Mastodon users’ data are tethered to the servers or “instances” they’re a part of. Compare this to other protocols like AT (the engine for yet another Twitter alternative, Bluesky), which decouples data from users. Tl;dr: ads-driven Meta may access and profit from your Mastodon data whenever it syncs with the platform.
Speaking of Twitter alternatives: Tumblr is bleeding $30 million annually.

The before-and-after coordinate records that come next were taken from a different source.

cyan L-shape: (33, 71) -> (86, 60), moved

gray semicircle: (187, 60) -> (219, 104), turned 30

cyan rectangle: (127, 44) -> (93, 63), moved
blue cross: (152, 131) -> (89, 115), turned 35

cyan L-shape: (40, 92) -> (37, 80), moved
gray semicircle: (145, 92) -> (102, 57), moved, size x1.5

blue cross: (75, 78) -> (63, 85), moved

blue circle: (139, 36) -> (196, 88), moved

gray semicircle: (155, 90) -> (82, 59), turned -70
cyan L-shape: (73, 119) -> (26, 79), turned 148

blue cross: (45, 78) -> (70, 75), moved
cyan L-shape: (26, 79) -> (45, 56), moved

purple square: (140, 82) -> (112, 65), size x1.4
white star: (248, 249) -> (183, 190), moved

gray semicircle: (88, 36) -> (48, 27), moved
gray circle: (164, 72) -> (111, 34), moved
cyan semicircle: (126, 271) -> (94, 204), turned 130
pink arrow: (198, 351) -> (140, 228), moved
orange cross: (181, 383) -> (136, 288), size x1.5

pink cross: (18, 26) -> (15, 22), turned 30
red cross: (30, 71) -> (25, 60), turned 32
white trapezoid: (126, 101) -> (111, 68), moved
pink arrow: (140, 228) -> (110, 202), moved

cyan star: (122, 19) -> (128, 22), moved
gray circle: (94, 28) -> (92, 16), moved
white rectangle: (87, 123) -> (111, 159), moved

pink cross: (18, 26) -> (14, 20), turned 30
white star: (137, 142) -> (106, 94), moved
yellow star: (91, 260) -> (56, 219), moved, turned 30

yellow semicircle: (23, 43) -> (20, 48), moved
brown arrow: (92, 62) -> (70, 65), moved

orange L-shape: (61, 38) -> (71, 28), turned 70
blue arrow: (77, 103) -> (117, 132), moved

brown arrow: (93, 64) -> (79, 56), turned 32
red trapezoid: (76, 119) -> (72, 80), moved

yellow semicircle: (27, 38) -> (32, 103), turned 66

While Meta toys with open source-everything, Russia is building a walled garden, a la China and Iran. Moscow wants to block access to virtual private networks, which Russians use to access the “western” internet. It’s not succeeding though… yet.
FYI
The real moonshot: India has a tryst with the moon this weekend as Chandrayaan-3 makes an attempt, the Indian Space Research Organisation’s second, to soft land on the pockmarked rock.

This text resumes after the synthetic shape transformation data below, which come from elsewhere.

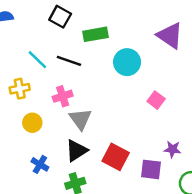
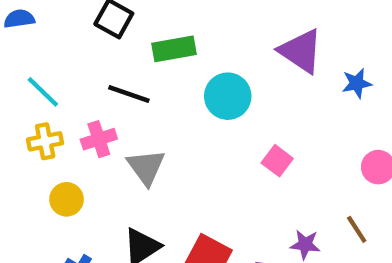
cyan line: (37, 60) -> (43, 92), moved
pink cross: (63, 96) -> (99, 139), moved
gray triangle: (80, 119) -> (146, 167), moved

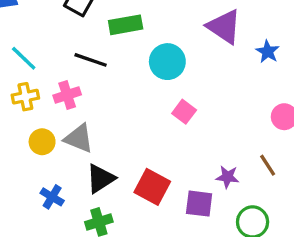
blue star: (357, 83) -> (268, 52), turned -30
pink square: (277, 161) -> (184, 112), moved
gray triangle: (146, 167) -> (79, 138), moved, turned -32

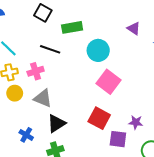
purple triangle: (224, 27) -> (134, 28), size x0.6
pink square: (184, 112) -> (109, 82), size x1.6
yellow circle: (42, 142) -> (15, 93), moved
red square: (152, 187) -> (99, 118), moved

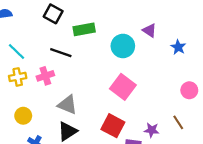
cyan circle: (98, 50) -> (123, 46), moved
yellow circle: (15, 93) -> (23, 116), moved
gray triangle: (43, 98) -> (67, 105), moved

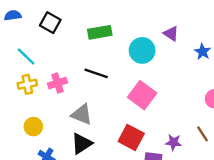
black square: (53, 14) -> (50, 23), moved
black line: (61, 53) -> (96, 73), moved

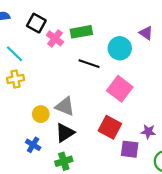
black line: (96, 73) -> (89, 64), moved
pink cross: (58, 83) -> (55, 38), moved, turned -35
yellow circle: (33, 127) -> (41, 114), moved

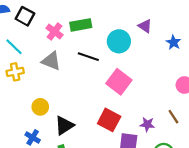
black square: (36, 23) -> (25, 16), moved
gray triangle: (65, 106) -> (51, 61), moved

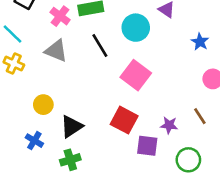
blue star: (173, 42) -> (200, 42), moved
black line: (88, 57) -> (100, 46), turned 40
yellow cross: (15, 72) -> (14, 64), turned 35

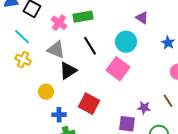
cyan circle: (136, 28) -> (126, 42), moved
red square: (124, 120) -> (89, 104), moved
black triangle: (72, 126) -> (68, 71), moved
blue cross: (34, 141) -> (59, 115), moved, turned -32

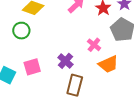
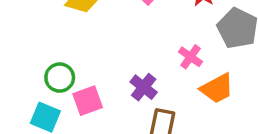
green circle: (21, 31) -> (60, 78), moved

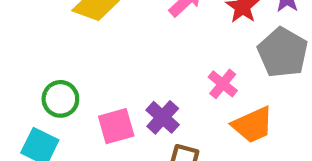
pink square: (88, 101) -> (116, 126), moved

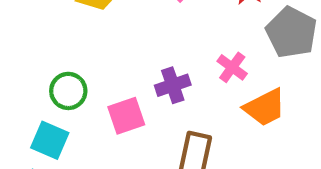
purple cross: (163, 117) -> (173, 85), moved, turned 32

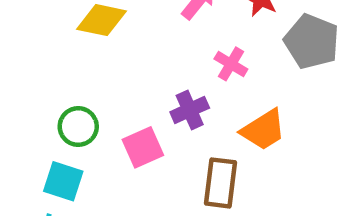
pink cross: (232, 67) -> (231, 64), moved
orange trapezoid: (265, 107) -> (263, 130), moved

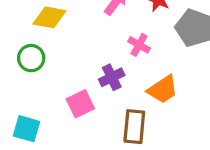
green circle: (78, 127) -> (31, 58), moved

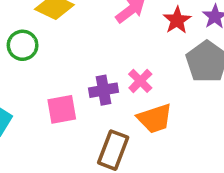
pink cross: (139, 45) -> (140, 81), moved

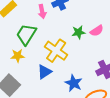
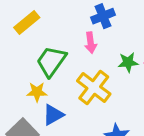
pink arrow: (42, 11) -> (91, 43), moved
blue triangle: (44, 72) -> (53, 115), moved

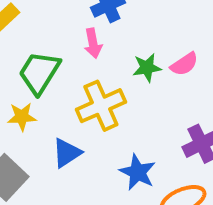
yellow cross: (94, 87) -> (101, 106), turned 32
blue triangle: (53, 115) -> (67, 153), moved

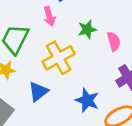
pink semicircle: (184, 64) -> (114, 41), moved, turned -66

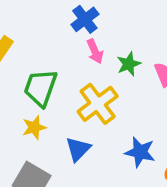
pink arrow: (49, 16) -> (95, 51), moved

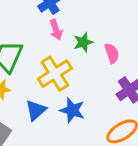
blue star: (140, 152) -> (72, 110), moved

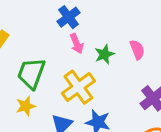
pink semicircle: (112, 53) -> (137, 50), moved

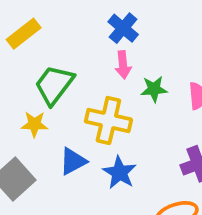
blue cross: (69, 17) -> (123, 28), turned -30
yellow cross: (78, 87) -> (108, 120), turned 32

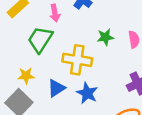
pink arrow: (123, 65) -> (55, 13), moved
yellow star: (34, 124) -> (26, 76), moved

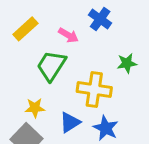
pink arrow: (55, 13) -> (68, 35), turned -49

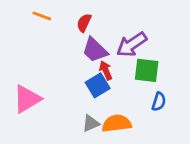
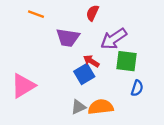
red semicircle: (84, 23) -> (92, 13), moved
purple trapezoid: (95, 50) -> (68, 38), moved, turned -35
red arrow: (106, 70) -> (91, 61), turned -35

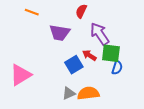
purple arrow: (114, 39) -> (100, 34), turned 90
red arrow: (91, 61) -> (89, 55), moved
blue semicircle: (137, 88) -> (117, 68), moved

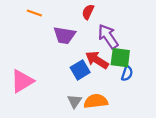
red arrow: (89, 55) -> (97, 60), size x1.5
gray triangle: (69, 93) -> (75, 101), turned -32

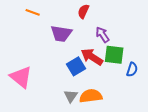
purple arrow: (108, 36) -> (102, 35), size x0.7
blue semicircle: (127, 73) -> (132, 70), moved
pink triangle: (22, 81) -> (21, 77), turned -50

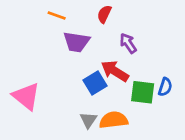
orange line: (33, 12) -> (57, 15), moved
green square: (114, 55) -> (143, 92), moved

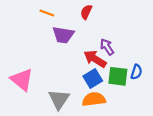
purple arrow: (128, 43) -> (107, 47), moved
blue square: (95, 83) -> (93, 79), moved
gray triangle: (88, 120) -> (59, 99), moved, size x1.5

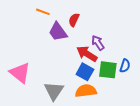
red semicircle: (86, 12) -> (74, 20), moved
purple trapezoid: (63, 35) -> (58, 32), turned 45
blue square: (93, 79) -> (85, 72), turned -30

Lathering it up: Indian conglomerate Nirma, alongside Sekhmet Pharmaventures, is reportedly bidding for an ~83% stake in pharma major Glenmark Life Sciences.
Saving face?: Embattled edtech major BYJU’S has appointed former Infosys CFO Mohandas Pai and former SBI chairman Rajnish Kumar to its advisory council.

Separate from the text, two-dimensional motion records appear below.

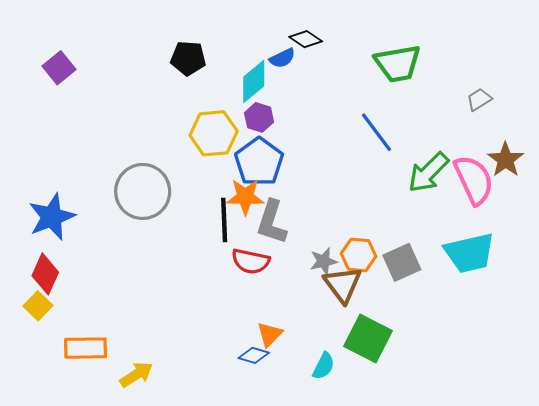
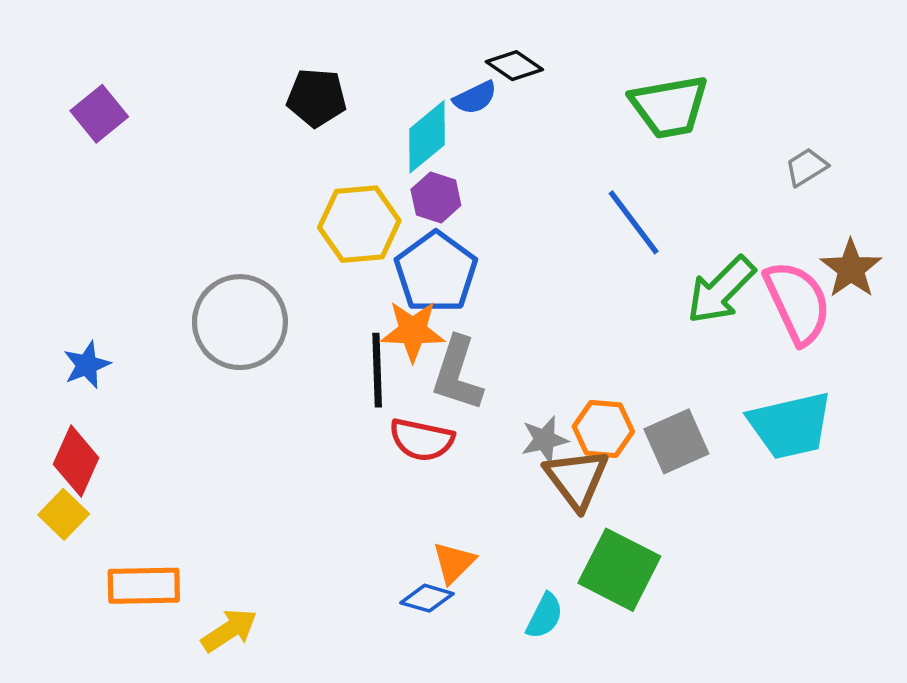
blue star: (52, 217) -> (87, 365), size x0.6

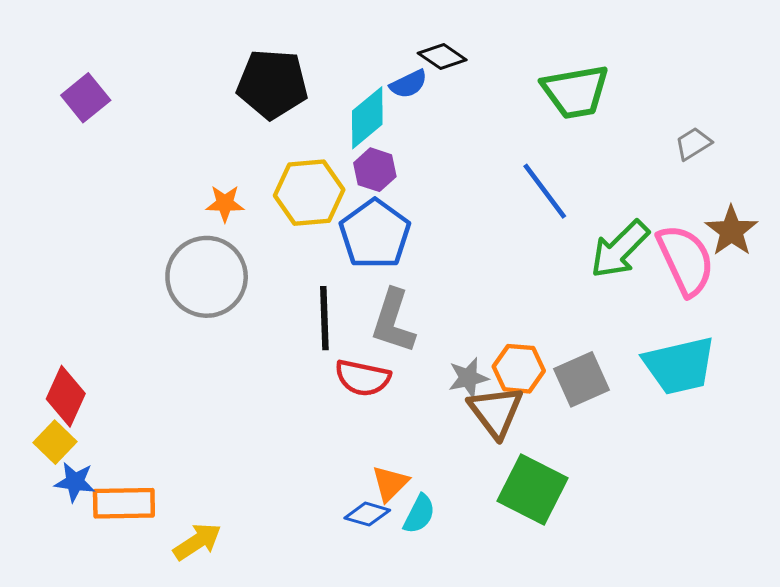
black pentagon: (317, 98) -> (272, 84), size x1.4
orange star: (413, 331) -> (225, 203), moved, size x0.7
blue star: (87, 365) -> (75, 482), moved, turned 30
cyan semicircle: (545, 616) -> (419, 514), moved

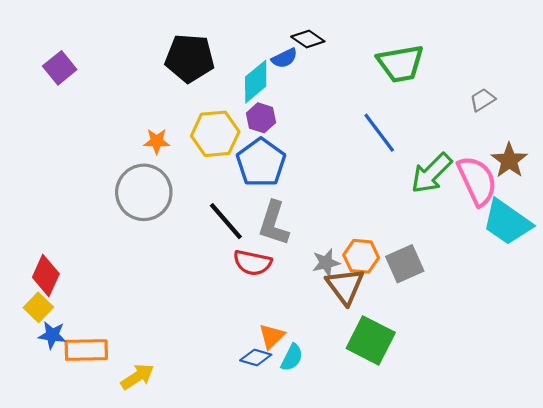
black line: (324, 318) -> (226, 221), turned -39
cyan trapezoid: (679, 366) -> (507, 222), moved, turned 48

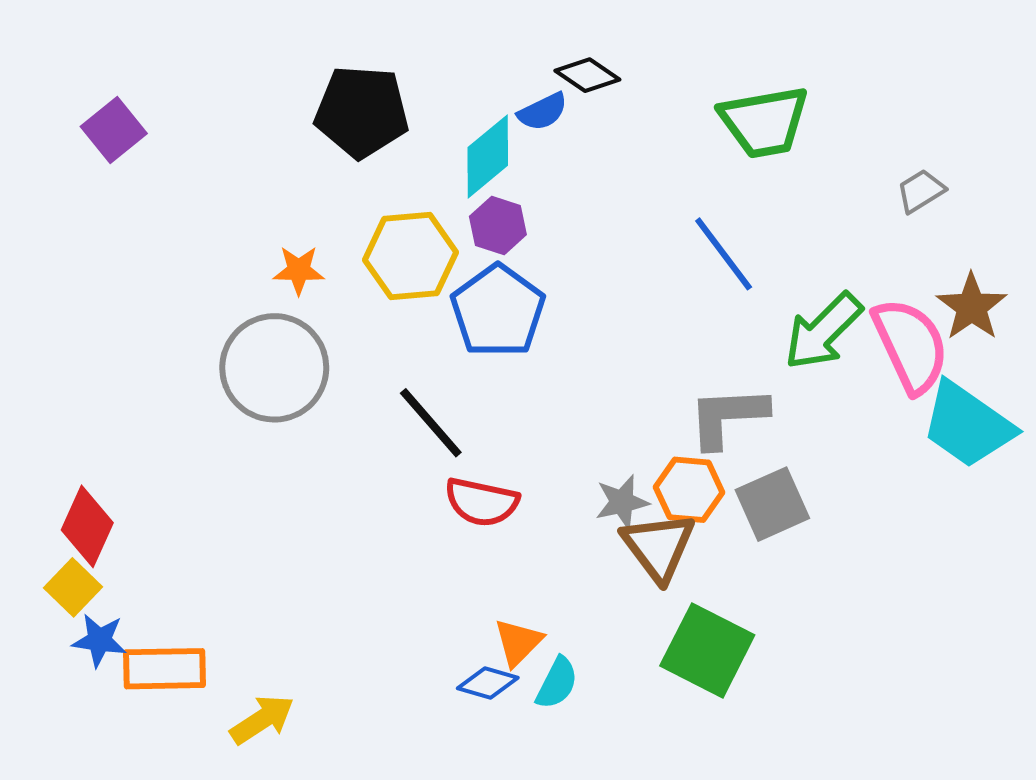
gray L-shape: (274, 223) -> (728, 417), moved, turned 69

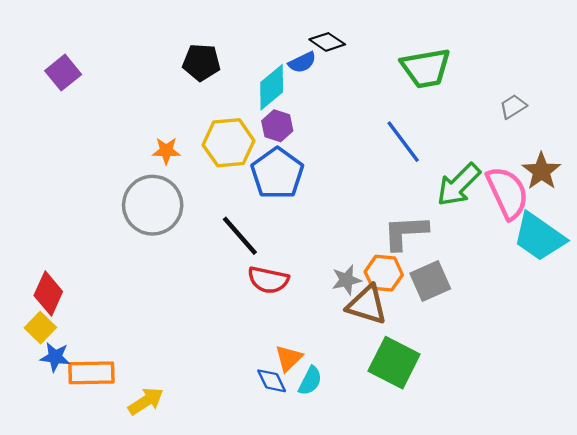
black pentagon: (362, 112) -> (201, 62), size x0.7
brown triangle: (659, 547) -> (367, 305), turned -36
blue diamond: (488, 683) -> (272, 381), turned 48

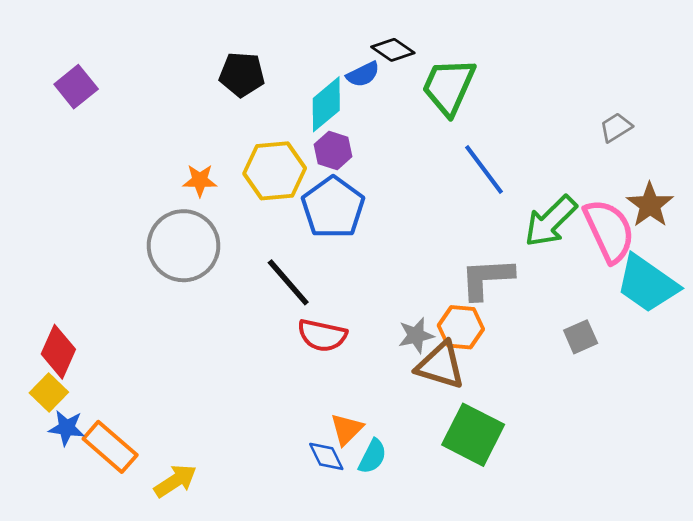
green trapezoid: (426, 68) -> (449, 87), moved, turned 124
gray square: (430, 281) -> (581, 337), moved, size x0.7
orange rectangle: (91, 373) -> (110, 447), turned 42

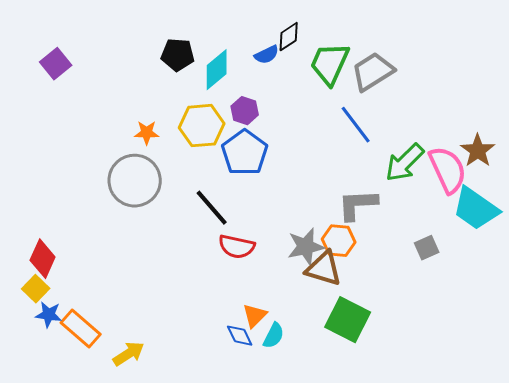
black diamond: (393, 50) -> (289, 37), turned -68
cyan diamond: (326, 104) -> (217, 70), moved
gray trapezoid: (616, 127) -> (373, 72), moved, size x1.8
gray star: (416, 335) -> (306, 247), size x1.4

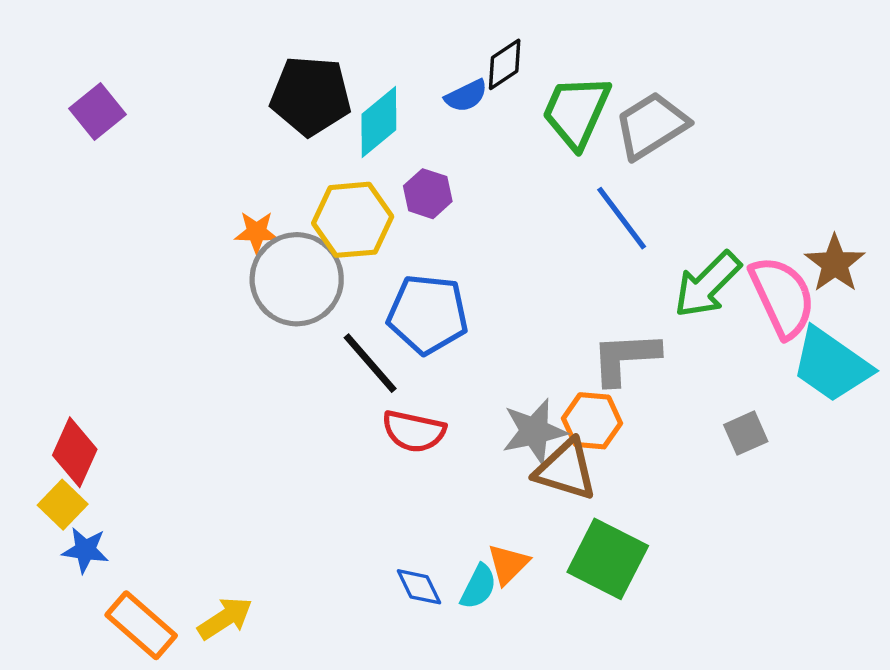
black pentagon: (178, 55) -> (311, 96), size x1.4
blue pentagon: (245, 153) -> (428, 314), moved, turned -30
gray circle: (135, 181) -> (297, 279), moved
orange triangle: (255, 316) -> (508, 564), moved
orange rectangle: (81, 329) -> (141, 625), moved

More edtech drama: Entrackr reports that engineering-focused startup Skill-Lync has fired over 200 employees to reduce costs.
Adding delivery muscle: Food delivery company Swiggy has bought Chennai-based logistics startup LYNK, which distributes FMCG products to a network of 1,00,000 stores.
Emily Modi in Paris: India’s Defence Acquisition Council has greenlit the acquisition of 26 Rafale fighters and three Scorpene submarines during PM Modi’s two-day state visit to France. Indians can now also use UPI for payments in France.
Never ever gonna give you up: US antitrust watchdog FTC, fresh off its federal court setback in the Microsoft-AB deal (see below), is now investigating Microsoft-backed OpenAI’s ChatGPT for “publishing false information about individuals”.
THE DAILY DIGIT
$4 trillion
An estimate of “excess profits” made by 3,000 top listed non-financial companies by market cap last year, globally. (The Economist)
FWIW
Otternaut: Guess who's taking notes from the orcas? Surfers in Santa Cruz, California, are being greeted by a five-year-old sea otter, Otter 841, who's gaining a reputation for being a surfboard stealer. Wildlife authorities are baffled by her behaviour, since sea otters are typically fearful of humans. If things go south, she may be captured and even euthanised :(. If this is not a sign for surfers to get otter there, we don't know what is.
No blink and miss it, this: The biggest cruise ship by the Royal Caribbean Group is about five times bigger than the Titanic. The ‘Icon of the Seas’ is set to take its maiden voyage in January 2024. The cruise ship boasts 20 bars and restaurants, seven pools, six water slides, mini golf, a 55-foot waterfall, and an ice rink. Phew! Talk about being extra. And while tickets are flyyyyyyyying, there are concerns over the giant vessel being a giant floating sundae. Would you take a trip? 🚢
To the rescue: Purdue scientist Xiulin Ruan has created a white paint to make the world a cooler place. When painted on a roof, this shade of white can cool down surfaces by -13°C by noon and ~-7 °C at night. Bonus: the paint is so white that it has earned a place in the Guinness Book Of World Records for being the whitest paint on earth. Unfortunately, the paint won't go on sale until next year, as researchers are now testing its resistance to dirt and durability.